Every entry below should come back unchanged, except that the pictures are dropped.

[Entries taken from a collection]
•••••
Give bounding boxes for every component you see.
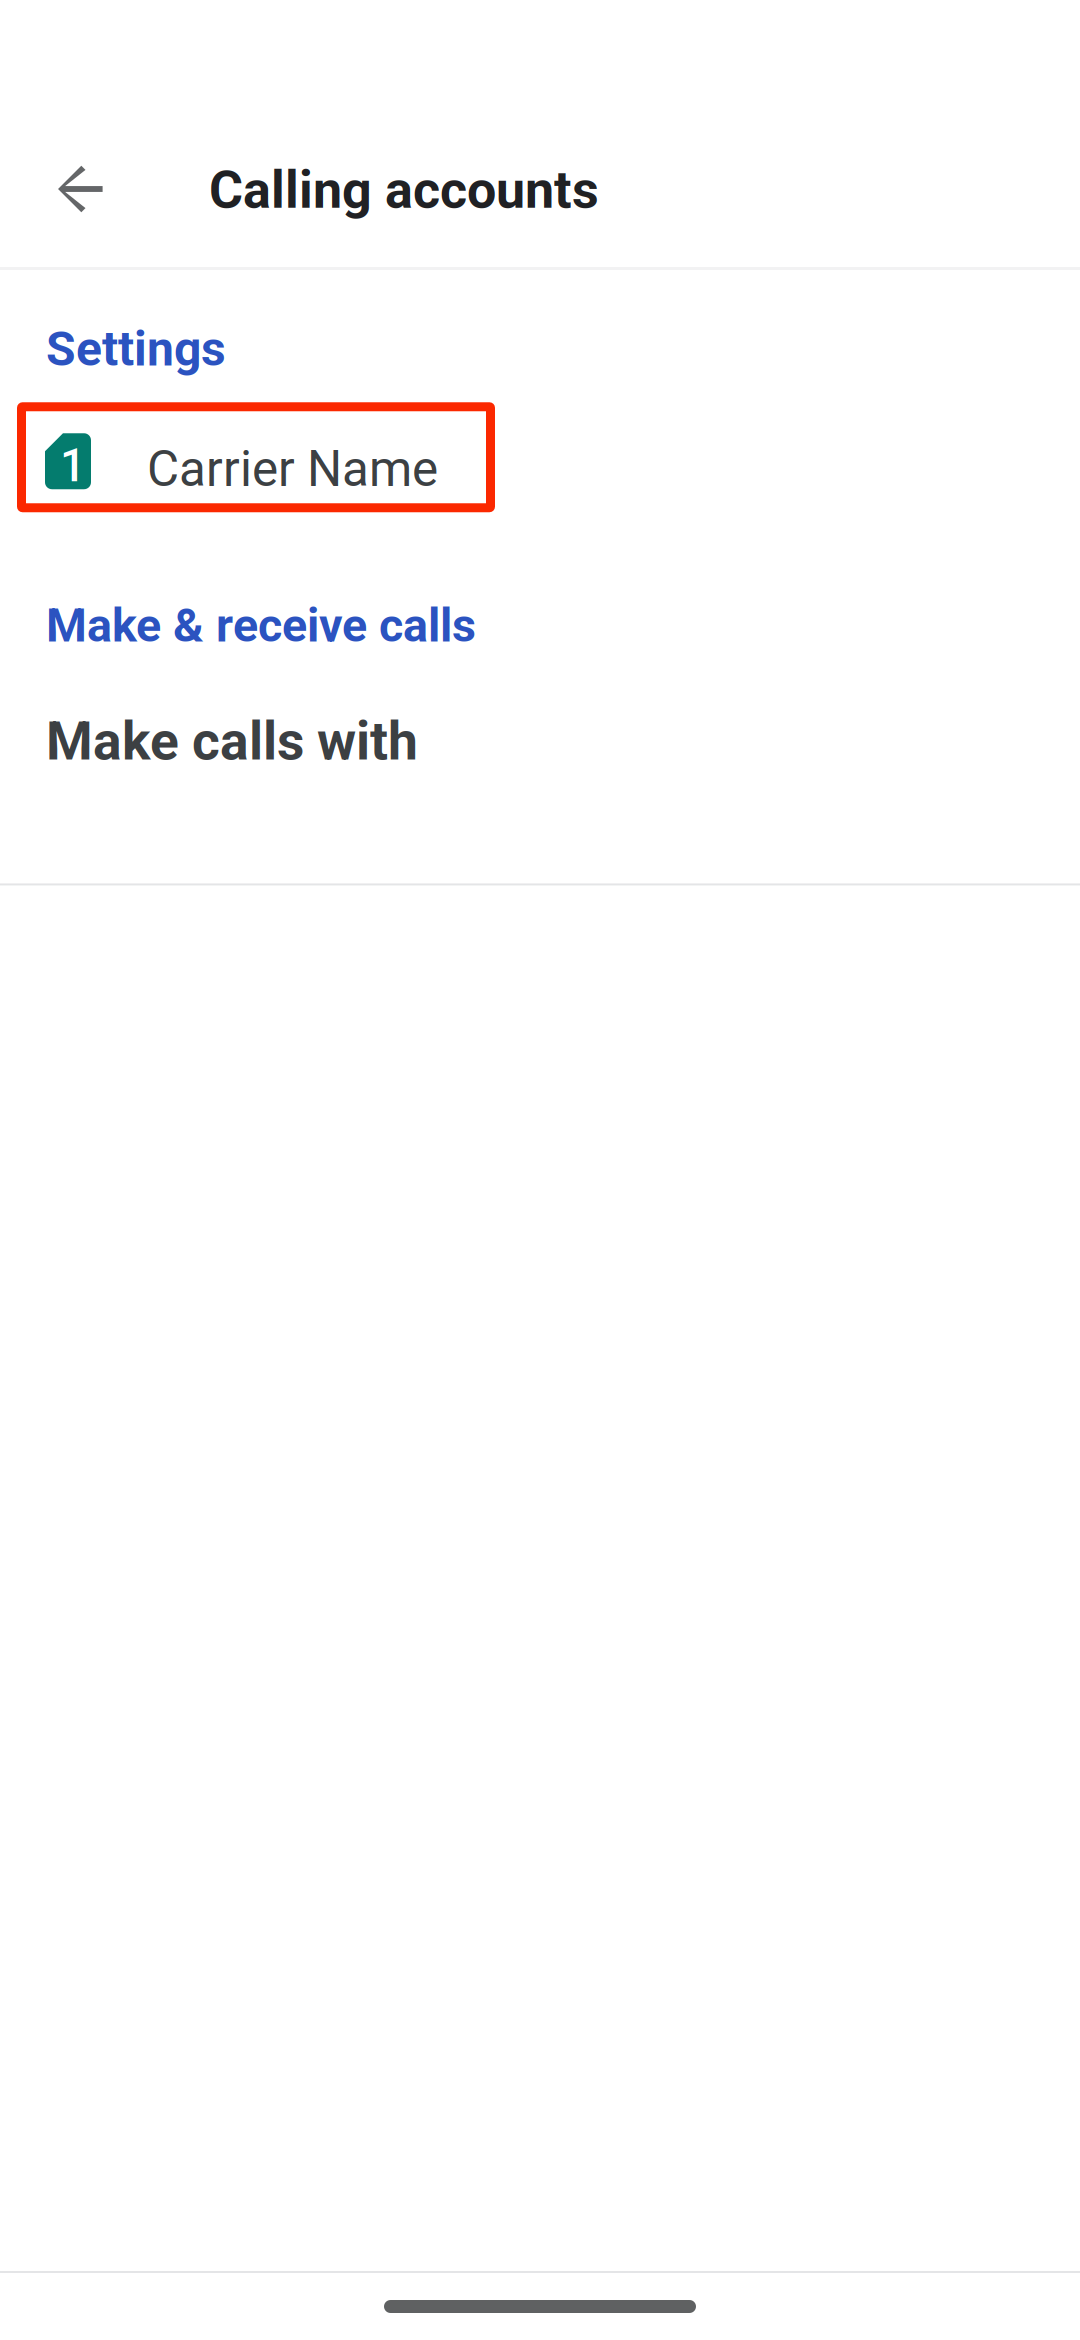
button[interactable]: Back xyxy=(24,133,136,245)
staticText: Settings xyxy=(46,321,226,377)
button[interactable]: Carrier Name, SIM 1 xyxy=(17,402,495,512)
staticText: Calling accounts xyxy=(209,160,599,220)
staticText: Make & receive calls xyxy=(46,598,476,653)
staticText: Make calls with xyxy=(46,710,418,772)
staticText: Carrier Name xyxy=(147,440,438,498)
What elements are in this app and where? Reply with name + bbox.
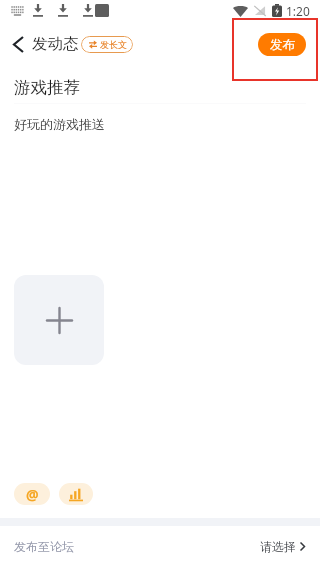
button[interactable]: 发长文 <box>81 36 133 53</box>
button[interactable]: Back <box>0 24 32 64</box>
staticText: 发布 <box>270 37 295 53</box>
button[interactable]: Mention <box>14 483 50 505</box>
staticText: 发动态 <box>32 34 79 54</box>
staticText: 请选择 <box>260 539 296 554</box>
staticText: 发布至论坛 <box>14 539 74 554</box>
button[interactable]: 发布 <box>258 33 306 56</box>
button[interactable]: Poll <box>59 483 93 505</box>
staticText: 1:20 <box>286 3 310 19</box>
staticText: 游戏推荐 <box>14 77 80 98</box>
button[interactable]: Add image <box>14 275 104 365</box>
button[interactable]: 发布至论坛 <box>0 526 320 569</box>
staticText: 发长文 <box>100 39 127 50</box>
staticText: 好玩的游戏推送 <box>14 116 105 132</box>
staticText: @ <box>26 485 39 504</box>
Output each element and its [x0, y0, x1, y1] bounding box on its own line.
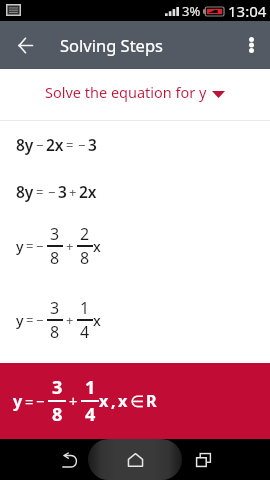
button[interactable]: y: [0, 363, 270, 439]
staticText: 3: [50, 223, 60, 245]
staticText: 13:04: [228, 1, 267, 21]
staticText: 8: [80, 247, 90, 269]
button[interactable]: More options: [235, 29, 267, 61]
staticText: 2x: [46, 134, 64, 155]
staticText: 8: [50, 247, 60, 269]
staticText: 4: [85, 402, 96, 427]
staticText: x: [118, 390, 128, 412]
staticText: ,: [111, 390, 116, 412]
staticText: 1: [80, 297, 90, 319]
staticText: 4: [80, 321, 90, 343]
button[interactable]: 8y: [0, 167, 270, 216]
button[interactable]: Back: [49, 440, 89, 480]
staticText: +: [66, 311, 74, 329]
staticText: −: [48, 183, 56, 201]
staticText: −: [36, 311, 44, 329]
staticText: 8: [52, 402, 63, 427]
button[interactable]: Home: [115, 440, 155, 480]
staticText: 3%: [182, 2, 201, 20]
staticText: 1: [85, 375, 96, 400]
staticText: 3: [58, 181, 67, 202]
staticText: =: [66, 136, 74, 154]
staticText: x: [93, 311, 101, 330]
staticText: 3: [52, 375, 63, 400]
staticText: 8y: [16, 134, 34, 155]
staticText: +: [66, 237, 74, 255]
staticText: y: [16, 311, 24, 330]
staticText: Solve the equation for y: [45, 82, 207, 102]
staticText: +: [69, 183, 77, 201]
staticText: x: [93, 237, 101, 256]
staticText: Solving Steps: [60, 34, 163, 56]
staticText: =: [25, 391, 34, 411]
staticText: −: [78, 136, 86, 154]
staticText: −: [36, 237, 44, 255]
staticText: x: [99, 390, 109, 412]
staticText: 3: [88, 134, 97, 155]
button[interactable]: Recent apps: [183, 440, 223, 480]
button[interactable]: Solve the equation for y: [0, 69, 270, 120]
staticText: =: [26, 237, 34, 255]
staticText: 8: [50, 321, 60, 343]
button[interactable]: y: [0, 276, 270, 363]
button[interactable]: y: [0, 216, 270, 276]
staticText: ∈: [130, 392, 145, 411]
staticText: 8y: [16, 181, 34, 202]
staticText: 2x: [79, 181, 97, 202]
button[interactable]: 8y: [0, 121, 270, 167]
staticText: +: [69, 391, 78, 411]
staticText: 2: [80, 223, 90, 245]
staticText: =: [36, 183, 44, 201]
staticText: R: [146, 390, 157, 412]
button[interactable]: Navigate up: [9, 29, 41, 61]
staticText: 3: [50, 297, 60, 319]
staticText: −: [36, 136, 44, 154]
staticText: =: [26, 311, 34, 329]
staticText: y: [16, 237, 24, 256]
staticText: −: [36, 391, 45, 411]
staticText: y: [13, 390, 23, 412]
•••••
**Written response**
Give bounding boxes for every component you see.
button[interactable]: Back xyxy=(24,133,136,245)
staticText: Settings xyxy=(46,321,226,377)
button[interactable]: Carrier Name, SIM 1 xyxy=(17,402,495,512)
staticText: Calling accounts xyxy=(209,160,599,220)
staticText: Make & receive calls xyxy=(46,598,476,653)
staticText: Make calls with xyxy=(46,710,418,772)
staticText: Carrier Name xyxy=(147,440,438,498)
What elements are in this app and where? Reply with name + bbox.
button[interactable]: 发长文 <box>81 36 133 53</box>
button[interactable]: Back <box>0 24 32 64</box>
staticText: 发布 <box>270 37 295 53</box>
button[interactable]: Mention <box>14 483 50 505</box>
staticText: 发动态 <box>32 34 79 54</box>
staticText: 请选择 <box>260 539 296 554</box>
staticText: 发布至论坛 <box>14 539 74 554</box>
button[interactable]: 发布 <box>258 33 306 56</box>
button[interactable]: Poll <box>59 483 93 505</box>
staticText: 1:20 <box>286 3 310 19</box>
staticText: 游戏推荐 <box>14 77 80 98</box>
button[interactable]: Add image <box>14 275 104 365</box>
button[interactable]: 发布至论坛 <box>0 526 320 569</box>
staticText: 发长文 <box>100 39 127 50</box>
staticText: 好玩的游戏推送 <box>14 116 105 132</box>
staticText: @ <box>26 485 39 504</box>
Output each element and its [x0, y0, x1, y1] bounding box on its own line.
button[interactable]: y: [0, 363, 270, 439]
staticText: 3: [50, 223, 60, 245]
staticText: 13:04: [228, 1, 267, 21]
staticText: 8: [80, 247, 90, 269]
button[interactable]: More options: [235, 29, 267, 61]
staticText: 2x: [46, 134, 64, 155]
staticText: 8: [50, 247, 60, 269]
staticText: 4: [85, 402, 96, 427]
staticText: x: [118, 390, 128, 412]
staticText: ,: [111, 390, 116, 412]
staticText: 1: [80, 297, 90, 319]
staticText: 4: [80, 321, 90, 343]
button[interactable]: 8y: [0, 167, 270, 216]
button[interactable]: Back: [49, 440, 89, 480]
staticText: +: [66, 311, 74, 329]
staticText: −: [48, 183, 56, 201]
staticText: −: [36, 311, 44, 329]
staticText: 8: [52, 402, 63, 427]
button[interactable]: Home: [115, 440, 155, 480]
staticText: 3%: [182, 2, 201, 20]
staticText: 1: [85, 375, 96, 400]
staticText: 3: [58, 181, 67, 202]
staticText: =: [66, 136, 74, 154]
staticText: x: [93, 311, 101, 330]
staticText: 3: [52, 375, 63, 400]
staticText: 8y: [16, 134, 34, 155]
staticText: +: [66, 237, 74, 255]
staticText: y: [16, 311, 24, 330]
staticText: Solve the equation for y: [45, 82, 207, 102]
staticText: +: [69, 183, 77, 201]
staticText: x: [93, 237, 101, 256]
staticText: Solving Steps: [60, 34, 163, 56]
staticText: =: [25, 391, 34, 411]
staticText: −: [78, 136, 86, 154]
staticText: −: [36, 237, 44, 255]
staticText: x: [99, 390, 109, 412]
staticText: 3: [88, 134, 97, 155]
button[interactable]: Recent apps: [183, 440, 223, 480]
button[interactable]: Solve the equation for y: [0, 69, 270, 120]
staticText: =: [26, 237, 34, 255]
staticText: 8: [50, 321, 60, 343]
button[interactable]: y: [0, 276, 270, 363]
button[interactable]: y: [0, 216, 270, 276]
staticText: ∈: [130, 392, 145, 411]
staticText: 8y: [16, 181, 34, 202]
staticText: 2x: [79, 181, 97, 202]
button[interactable]: 8y: [0, 121, 270, 167]
staticText: +: [69, 391, 78, 411]
staticText: 2: [80, 223, 90, 245]
staticText: =: [36, 183, 44, 201]
staticText: R: [146, 390, 157, 412]
button[interactable]: Navigate up: [9, 29, 41, 61]
staticText: 3: [50, 297, 60, 319]
staticText: −: [36, 136, 44, 154]
staticText: =: [26, 311, 34, 329]
staticText: y: [16, 237, 24, 256]
staticText: −: [36, 391, 45, 411]
staticText: y: [13, 390, 23, 412]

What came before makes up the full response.